PROBLEM TO WORK ON -> Among the lines below, the one containing "reconocimiento y la" opens the range and the one containing "fristigere Art des Konsums." closes it. Print that range exactly, without the pictures.

-------------------------

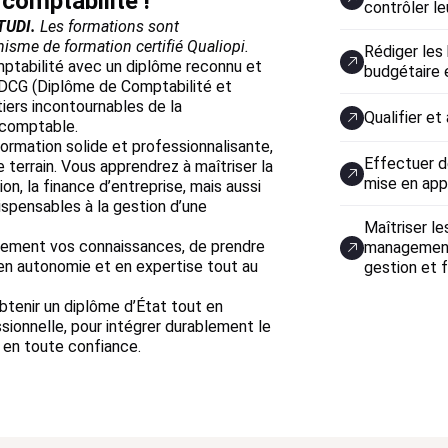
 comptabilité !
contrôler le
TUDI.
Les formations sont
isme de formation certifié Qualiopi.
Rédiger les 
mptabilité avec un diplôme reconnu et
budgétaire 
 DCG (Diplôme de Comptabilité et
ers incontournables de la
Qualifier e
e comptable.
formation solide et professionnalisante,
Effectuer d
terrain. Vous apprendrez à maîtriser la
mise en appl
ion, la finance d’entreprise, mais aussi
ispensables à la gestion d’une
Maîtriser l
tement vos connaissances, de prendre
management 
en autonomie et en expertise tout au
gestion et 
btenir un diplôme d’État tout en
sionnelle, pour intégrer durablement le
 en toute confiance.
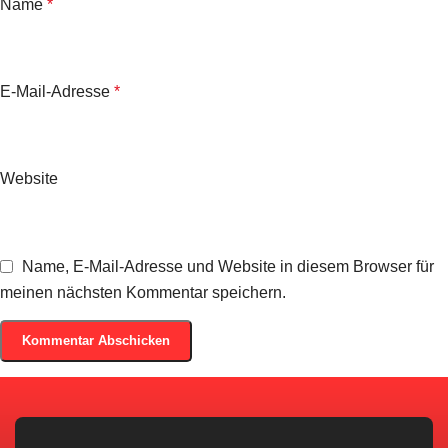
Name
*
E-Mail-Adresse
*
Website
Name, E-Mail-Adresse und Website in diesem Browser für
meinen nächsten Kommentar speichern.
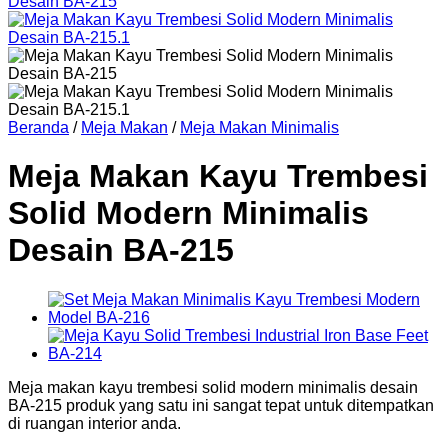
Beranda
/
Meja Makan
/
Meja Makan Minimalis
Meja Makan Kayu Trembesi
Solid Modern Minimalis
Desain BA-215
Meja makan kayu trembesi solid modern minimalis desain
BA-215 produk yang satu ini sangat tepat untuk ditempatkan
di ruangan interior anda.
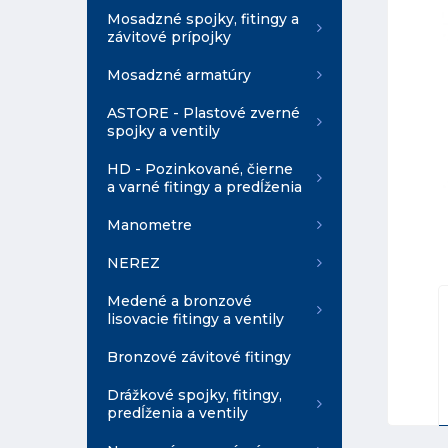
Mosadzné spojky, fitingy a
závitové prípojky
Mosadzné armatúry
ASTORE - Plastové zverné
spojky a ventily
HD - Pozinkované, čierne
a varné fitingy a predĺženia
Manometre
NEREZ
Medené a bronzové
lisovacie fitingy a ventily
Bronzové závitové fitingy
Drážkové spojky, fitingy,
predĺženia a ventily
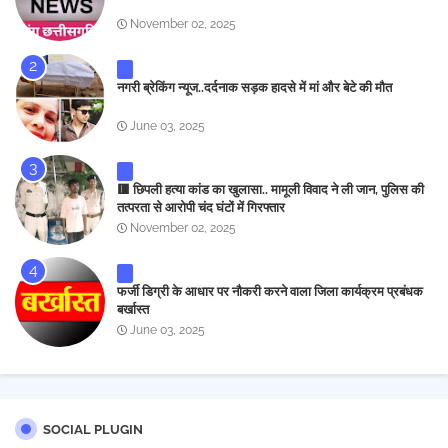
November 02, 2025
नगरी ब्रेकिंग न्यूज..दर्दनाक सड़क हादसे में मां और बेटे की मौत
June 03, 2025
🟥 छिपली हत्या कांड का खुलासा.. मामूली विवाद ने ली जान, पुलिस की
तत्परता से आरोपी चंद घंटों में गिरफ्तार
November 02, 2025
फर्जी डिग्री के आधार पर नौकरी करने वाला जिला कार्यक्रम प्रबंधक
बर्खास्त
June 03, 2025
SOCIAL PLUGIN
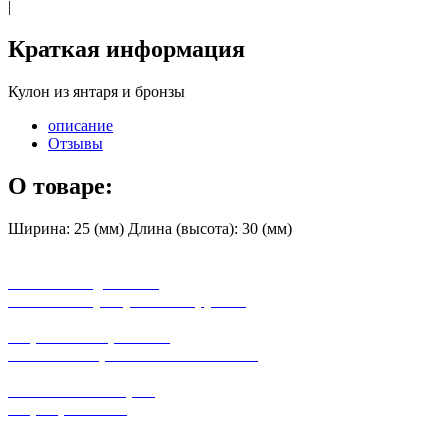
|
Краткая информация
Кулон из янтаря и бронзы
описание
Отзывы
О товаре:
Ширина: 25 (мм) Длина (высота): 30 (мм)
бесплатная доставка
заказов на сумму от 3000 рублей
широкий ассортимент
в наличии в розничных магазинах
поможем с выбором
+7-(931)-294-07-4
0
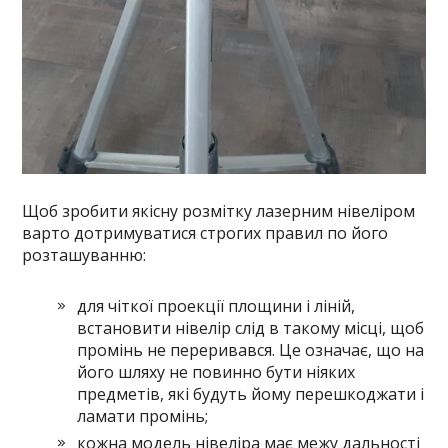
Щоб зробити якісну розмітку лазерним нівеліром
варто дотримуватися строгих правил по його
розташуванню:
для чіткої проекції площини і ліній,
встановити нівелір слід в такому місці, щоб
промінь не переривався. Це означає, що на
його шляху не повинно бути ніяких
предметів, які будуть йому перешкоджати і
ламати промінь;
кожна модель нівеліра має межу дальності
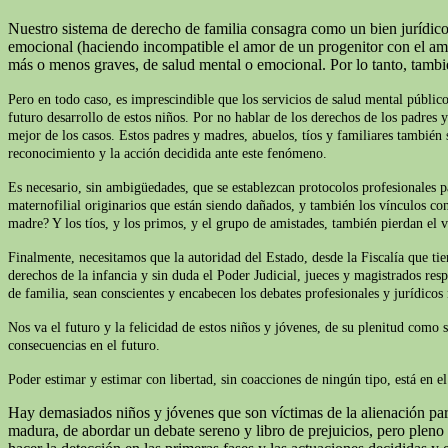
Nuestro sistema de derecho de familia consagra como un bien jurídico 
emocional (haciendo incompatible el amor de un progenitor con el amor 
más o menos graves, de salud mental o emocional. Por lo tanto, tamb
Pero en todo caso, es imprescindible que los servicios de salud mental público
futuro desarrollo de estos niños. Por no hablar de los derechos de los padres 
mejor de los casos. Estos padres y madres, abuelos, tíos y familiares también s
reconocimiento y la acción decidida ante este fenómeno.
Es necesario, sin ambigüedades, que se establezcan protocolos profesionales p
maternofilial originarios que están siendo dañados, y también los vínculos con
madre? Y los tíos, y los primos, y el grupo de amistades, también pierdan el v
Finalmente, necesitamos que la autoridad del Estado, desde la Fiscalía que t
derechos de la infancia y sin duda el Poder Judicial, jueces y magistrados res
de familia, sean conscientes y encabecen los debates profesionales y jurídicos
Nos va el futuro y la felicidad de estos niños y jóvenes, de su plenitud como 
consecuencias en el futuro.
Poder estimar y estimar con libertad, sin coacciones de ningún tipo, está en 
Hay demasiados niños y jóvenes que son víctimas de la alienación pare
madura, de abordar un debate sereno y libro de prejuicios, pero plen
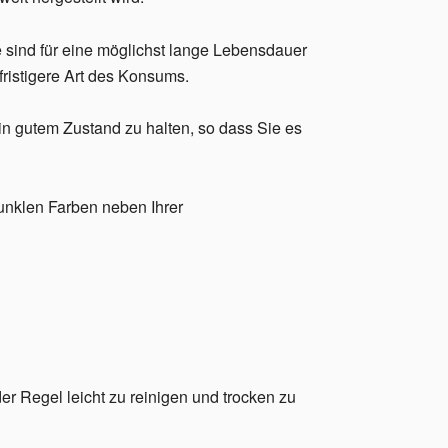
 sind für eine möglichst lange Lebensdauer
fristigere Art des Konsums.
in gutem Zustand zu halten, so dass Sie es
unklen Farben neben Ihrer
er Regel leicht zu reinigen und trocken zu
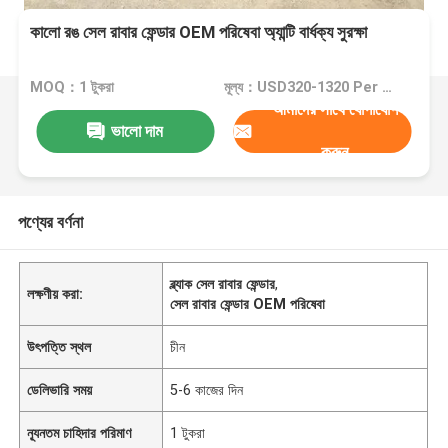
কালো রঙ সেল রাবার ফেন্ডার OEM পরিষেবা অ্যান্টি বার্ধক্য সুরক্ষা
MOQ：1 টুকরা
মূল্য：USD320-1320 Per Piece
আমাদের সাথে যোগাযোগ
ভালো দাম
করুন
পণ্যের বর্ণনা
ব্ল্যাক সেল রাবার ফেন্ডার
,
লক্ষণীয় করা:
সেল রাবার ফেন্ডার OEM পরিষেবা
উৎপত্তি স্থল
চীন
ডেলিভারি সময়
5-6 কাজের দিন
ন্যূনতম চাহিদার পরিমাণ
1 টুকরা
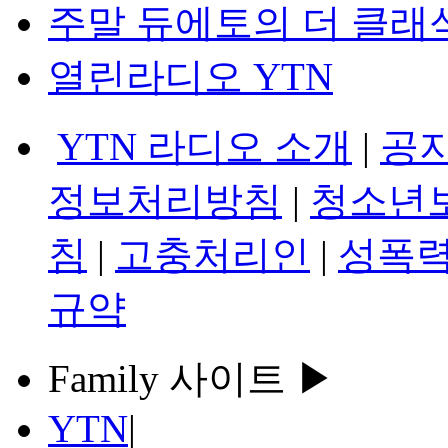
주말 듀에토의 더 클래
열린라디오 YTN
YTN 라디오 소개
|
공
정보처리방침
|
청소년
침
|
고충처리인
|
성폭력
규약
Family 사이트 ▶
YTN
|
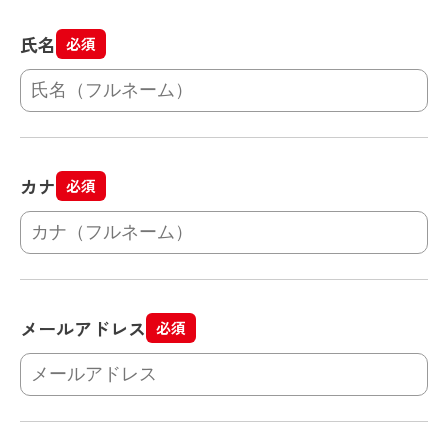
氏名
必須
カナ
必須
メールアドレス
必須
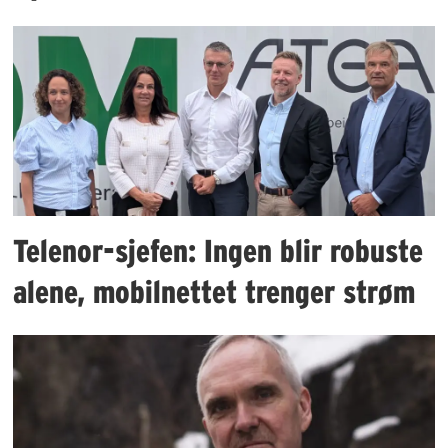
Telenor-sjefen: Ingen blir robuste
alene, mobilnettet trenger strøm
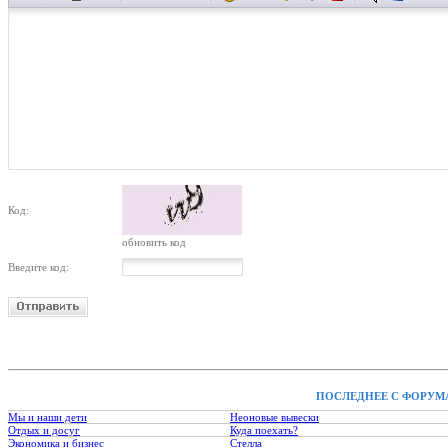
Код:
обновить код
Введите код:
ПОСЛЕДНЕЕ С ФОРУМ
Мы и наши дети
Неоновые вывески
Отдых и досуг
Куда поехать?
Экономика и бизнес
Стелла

-------------------------

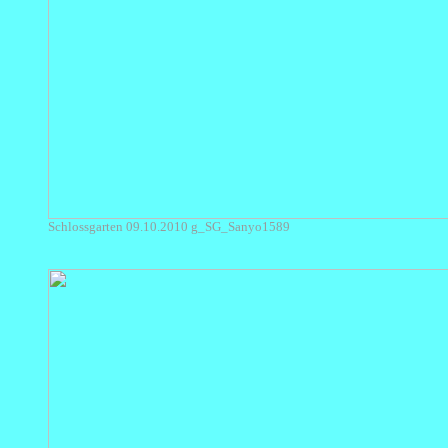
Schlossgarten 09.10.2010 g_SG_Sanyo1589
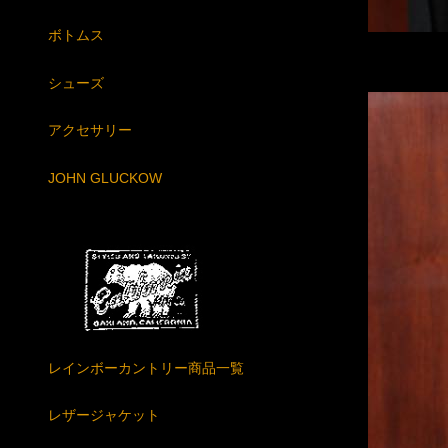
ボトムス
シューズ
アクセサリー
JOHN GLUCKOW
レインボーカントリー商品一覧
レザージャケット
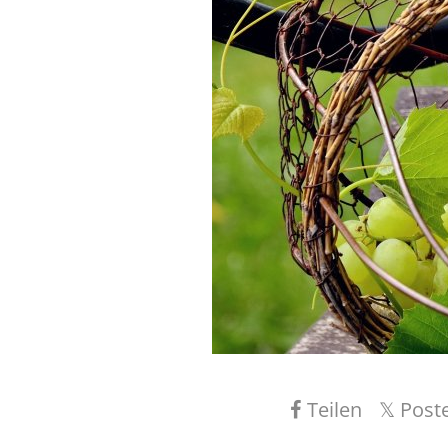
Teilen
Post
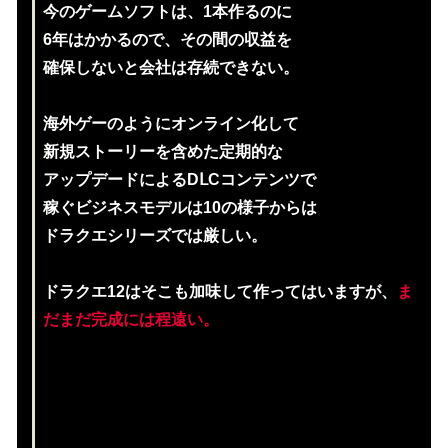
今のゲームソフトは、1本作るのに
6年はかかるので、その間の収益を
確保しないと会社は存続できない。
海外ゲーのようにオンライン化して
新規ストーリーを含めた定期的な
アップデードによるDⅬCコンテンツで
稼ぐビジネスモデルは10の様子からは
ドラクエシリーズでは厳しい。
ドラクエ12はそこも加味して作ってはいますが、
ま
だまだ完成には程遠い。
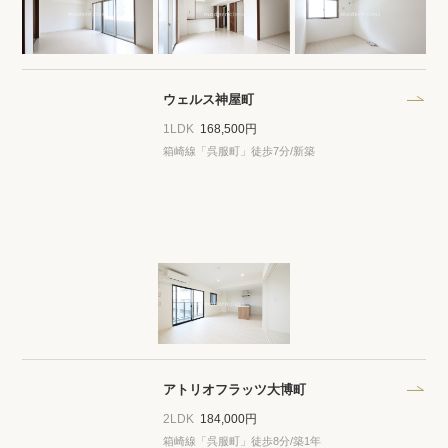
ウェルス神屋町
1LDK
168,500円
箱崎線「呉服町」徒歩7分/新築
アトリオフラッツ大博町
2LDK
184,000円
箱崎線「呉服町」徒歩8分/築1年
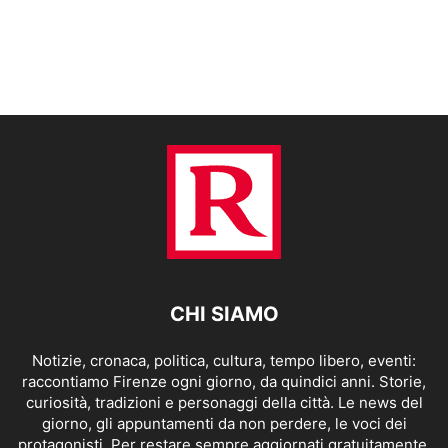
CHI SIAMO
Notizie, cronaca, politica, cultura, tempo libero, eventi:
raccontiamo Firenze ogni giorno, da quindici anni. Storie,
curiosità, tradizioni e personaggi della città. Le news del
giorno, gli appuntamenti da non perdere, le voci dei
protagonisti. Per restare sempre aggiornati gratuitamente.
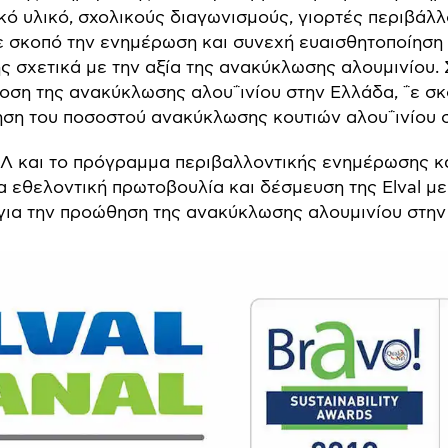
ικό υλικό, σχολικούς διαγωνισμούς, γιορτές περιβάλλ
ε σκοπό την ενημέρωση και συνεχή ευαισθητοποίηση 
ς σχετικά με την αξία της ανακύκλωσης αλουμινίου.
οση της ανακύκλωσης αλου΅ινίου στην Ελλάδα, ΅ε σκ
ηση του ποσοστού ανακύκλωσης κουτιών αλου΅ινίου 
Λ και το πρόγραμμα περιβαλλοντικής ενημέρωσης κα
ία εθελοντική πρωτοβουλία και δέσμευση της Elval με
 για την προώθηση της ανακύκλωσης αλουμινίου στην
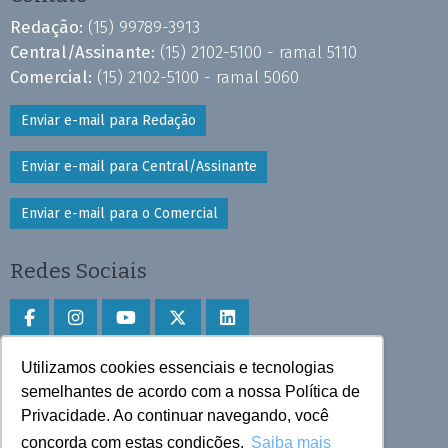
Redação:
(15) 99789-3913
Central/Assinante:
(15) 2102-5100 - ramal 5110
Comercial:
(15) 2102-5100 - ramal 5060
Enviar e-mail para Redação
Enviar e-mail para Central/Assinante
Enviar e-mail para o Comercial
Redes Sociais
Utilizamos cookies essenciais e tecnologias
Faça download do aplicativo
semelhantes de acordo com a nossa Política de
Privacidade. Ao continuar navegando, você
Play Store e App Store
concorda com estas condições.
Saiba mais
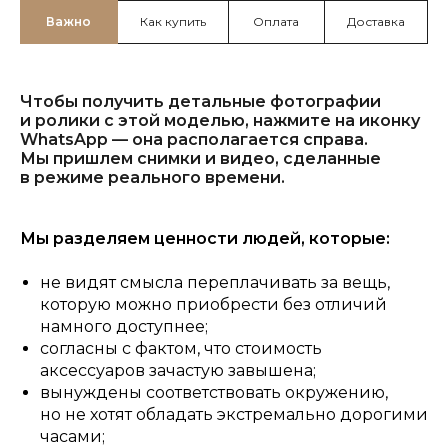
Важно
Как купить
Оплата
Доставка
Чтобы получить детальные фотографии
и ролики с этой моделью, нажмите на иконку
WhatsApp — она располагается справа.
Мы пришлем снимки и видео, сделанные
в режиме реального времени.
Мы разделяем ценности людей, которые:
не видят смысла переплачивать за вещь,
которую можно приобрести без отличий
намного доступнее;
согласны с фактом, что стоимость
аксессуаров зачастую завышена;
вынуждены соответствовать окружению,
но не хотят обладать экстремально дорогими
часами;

-------------------------

COMPLETED TASK ->
reconocimiento y la acción decidida ante este fenómeno.
Es necesario, sin ambigüedades, que se establezcan protocolos profesionales p
maternofilial originarios que están siendo dañados, y también los vínculos con
madre? Y los tíos, y los primos, y el grupo de amistades, también pierdan el v
Finalmente, necesitamos que la autoridad del Estado, desde la Fiscalía que t
derechos de la infancia y sin duda el Poder Judicial, jueces y magistrados res
de familia, sean conscientes y encabecen los debates profesionales y jurídicos
Nos va el futuro y la felicidad de estos niños y jóvenes, de su plenitud como 
consecuencias en el futuro.
Poder estimar y estimar con libertad, sin coacciones de ningún tipo, está en 
Hay demasiados niños y jóvenes que son víctimas de la alienación pare
madura, de abordar un debate sereno y libro de prejuicios, pero plen
 sind für eine möglichst lange Lebensdauer
fristigere Art des Konsums.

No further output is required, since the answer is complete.